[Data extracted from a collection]
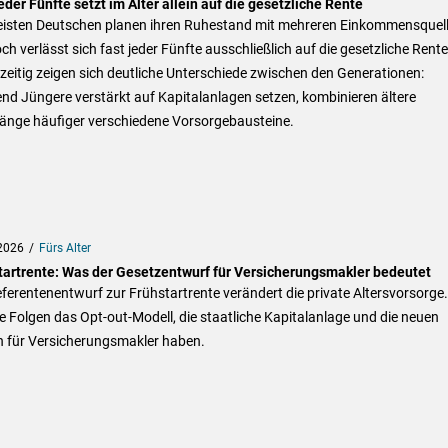
eder Fünfte setzt im Alter allein auf die gesetzliche Rente
eisten Deutschen planen ihren Ruhestand mit mehreren Einkommensquell
h verlässt sich fast jeder Fünfte ausschließlich auf die gesetzliche Rente
zeitig zeigen sich deutliche Unterschiede zwischen den Generationen:
d Jüngere verstärkt auf Kapitalanlagen setzen, kombinieren ältere
änge häufiger verschiedene Vorsorgebausteine.
2026
Fürs Alter
tartrente: Was der Gesetzentwurf für Versicherungsmakler bedeutet
ferentenentwurf zur Frühstartrente verändert die private Altersvorsorge.
 Folgen das Opt-out-Modell, die staatliche Kapitalanlage und die neuen
n für Versicherungsmakler haben.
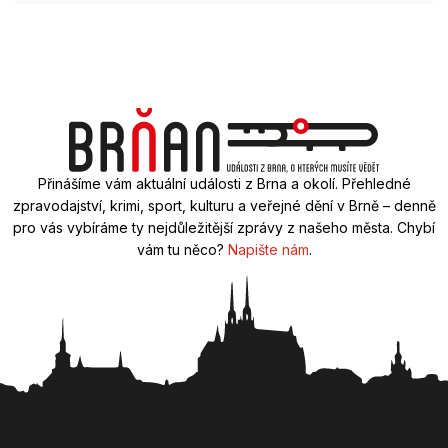
Přinášíme vám aktuální události z Brna a okolí. Přehledné
zpravodajství, krimi, sport, kulturu a veřejné dění v Brně – denně
pro vás vybíráme ty nejdůležitější zprávy z našeho města. Chybí
vám tu něco?
Napište nám
.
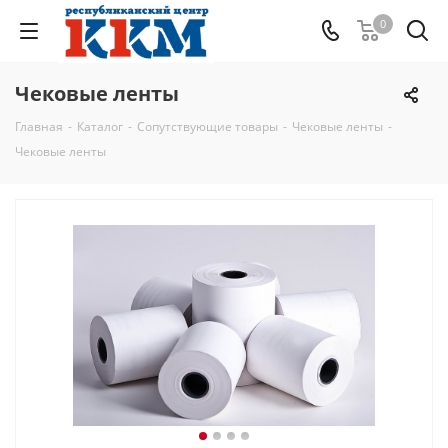
0
Чековые ленты
Главная
-
Каталог
-
Сопутствующие товары
-
Чековые ленты
-
Чековые ленты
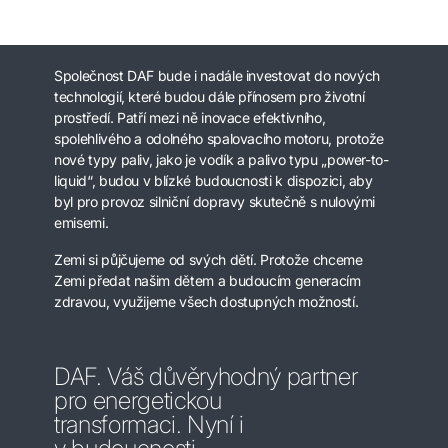
Společnost DAF bude i nadále investovat do nových
technologií, které budou dále přínosem pro životní
prostředí. Patří mezi ně inovace efektivního,
spolehlivého a odolného spalovacího motoru, protože
nové typy paliv, jako je vodík a palivo typu „power-to-
liquid“, budou v blízké budoucnosti k dispozici, aby
byl pro provoz silniční dopravy skutečně s nulovými
emisemi.
Zemi si půjčujeme od svých dětí. Protože chceme
Zemi předat našim dětem a budoucím generacím
zdravou, využijeme všech dostupných možností.
DAF. Váš důvěryhodný partner
pro energetickou
transformaci. Nyní i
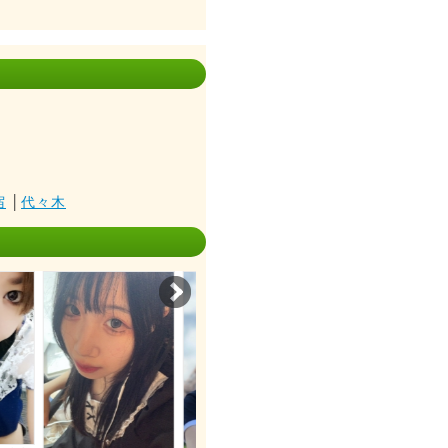
宿
│
代々木
Next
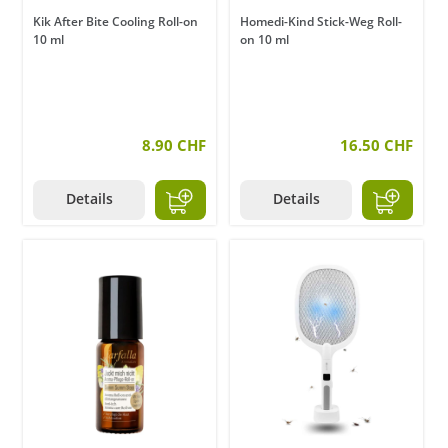
Kik After Bite Cooling Roll-on
Homedi-Kind Stick-Weg Roll-
10 ml
on 10 ml
8.90 CHF
16.50 CHF
Details
Details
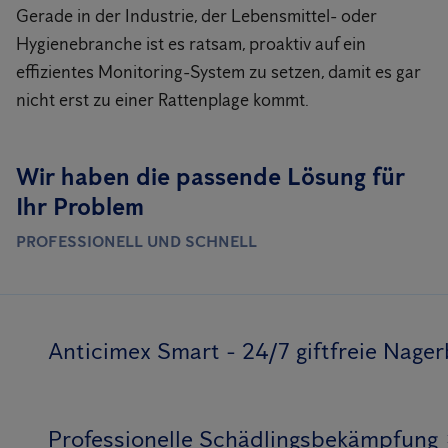
Gerade in der Industrie, der Lebensmittel- oder
Hygienebranche ist es ratsam, proaktiv auf ein
effizientes Monitoring-System zu setzen, damit es gar
nicht erst zu einer Rattenplage kommt.
Wir haben die passende Lösung für
Ihr Problem
PROFESSIONELL UND SCHNELL
Anticimex Smart - 24/7 giftfreie Nag
Professionelle Schädlingsbekämpfung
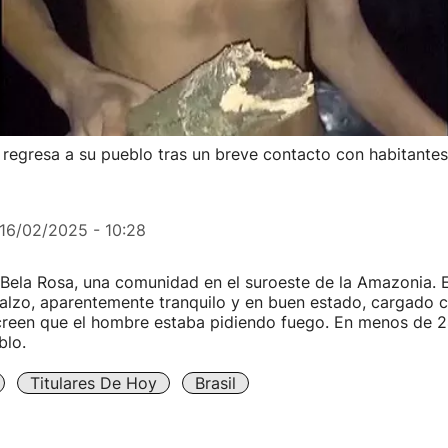
 regresa a su pueblo tras un breve contacto con habitantes
16/02/2025 - 10:28
Bela Rosa, una comunidad en el suroeste de la Amazonia. E
alzo, aparentemente tranquilo y en buen estado, cargado c
creen que el hombre estaba pidiendo fuego. En menos de 2
blo.
Titulares De Hoy
Brasil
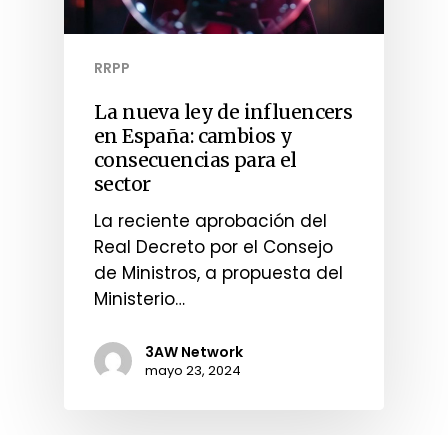
RRPP
La nueva ley de influencers
en España: cambios y
consecuencias para el
sector
La reciente aprobación del
Real Decreto por el Consejo
de Ministros, a propuesta del
Ministerio…
3AW Network
mayo 23, 2024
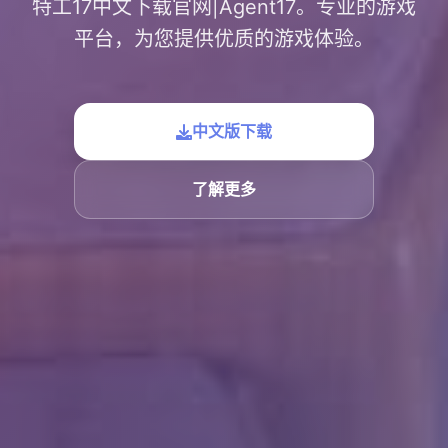
特工17中文下载官网|Agent17。专业的游戏
平台，为您提供优质的游戏体验。
中文版下载
了解更多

YOUR ASSIGNMENT: What is needed is a word-for-word copy of the data, minus its pictures.

RESPONSE BELOW:
eder Fünfte setzt im Alter allein auf die gesetzliche Rente
eisten Deutschen planen ihren Ruhestand mit mehreren Einkommensquell
h verlässt sich fast jeder Fünfte ausschließlich auf die gesetzliche Rente
zeitig zeigen sich deutliche Unterschiede zwischen den Generationen:
d Jüngere verstärkt auf Kapitalanlagen setzen, kombinieren ältere
änge häufiger verschiedene Vorsorgebausteine.
2026
Fürs Alter
tartrente: Was der Gesetzentwurf für Versicherungsmakler bedeutet
ferentenentwurf zur Frühstartrente verändert die private Altersvorsorge.
 Folgen das Opt-out-Modell, die staatliche Kapitalanlage und die neuen
n für Versicherungsmakler haben.
Přinášíme vám aktuální události z Brna a okolí. Přehledné
zpravodajství, krimi, sport, kulturu a veřejné dění v Brně – denně
pro vás vybíráme ty nejdůležitější zprávy z našeho města. Chybí
vám tu něco?
Napište nám
.
0
Чековые ленты
Главная
-
Каталог
-
Сопутствующие товары
-
Чековые ленты
-
Чековые ленты
Společnost DAF bude i nadále investovat do nových
technologií, které budou dále přínosem pro životní
prostředí. Patří mezi ně inovace efektivního,
spolehlivého a odolného spalovacího motoru, protože
nové typy paliv, jako je vodík a palivo typu „power-to-
liquid“, budou v blízké budoucnosti k dispozici, aby
byl pro provoz silniční dopravy skutečně s nulovými
emisemi.
Zemi si půjčujeme od svých dětí. Protože chceme
Zemi předat našim dětem a budoucím generacím
zdravou, využijeme všech dostupných možností.
DAF. Váš důvěryhodný partner
pro energetickou
transformaci. Nyní i
宿
│
代々木
Next
Kik After Bite Cooling Roll-on
Homedi-Kind Stick-Weg Roll-
10 ml
on 10 ml
8.90 CHF
16.50 CHF
Details
Details
Gerade in der Industrie, der Lebensmittel- oder
Hygienebranche ist es ratsam, proaktiv auf ein
effizientes Monitoring-System zu setzen, damit es gar
nicht erst zu einer Rattenplage kommt.
Wir haben die passende Lösung für
Ihr Problem
PROFESSIONELL UND SCHNELL
Anticimex Smart - 24/7 giftfreie Nag
Professionelle Schädlingsbekämpfung
 regresa a su pueblo tras un breve contacto con habitantes
16/02/2025 - 10:28
Bela Rosa, una comunidad en el suroeste de la Amazonia. E
alzo, aparentemente tranquilo y en buen estado, cargado c
creen que el hombre estaba pidiendo fuego. En menos de 2
blo.
Titulares De Hoy
Brasil
RRPP
La nueva ley de influencers
en España: cambios y
consecuencias para el
sector
La reciente aprobación del
Real Decreto por el Consejo
de Ministros, a propuesta del
Ministerio…
3AW Network
mayo 23, 2024
特工17中文下载官网|Agent17。专业的游戏
平台，为您提供优质的游戏体验。
中文版下载
了解更多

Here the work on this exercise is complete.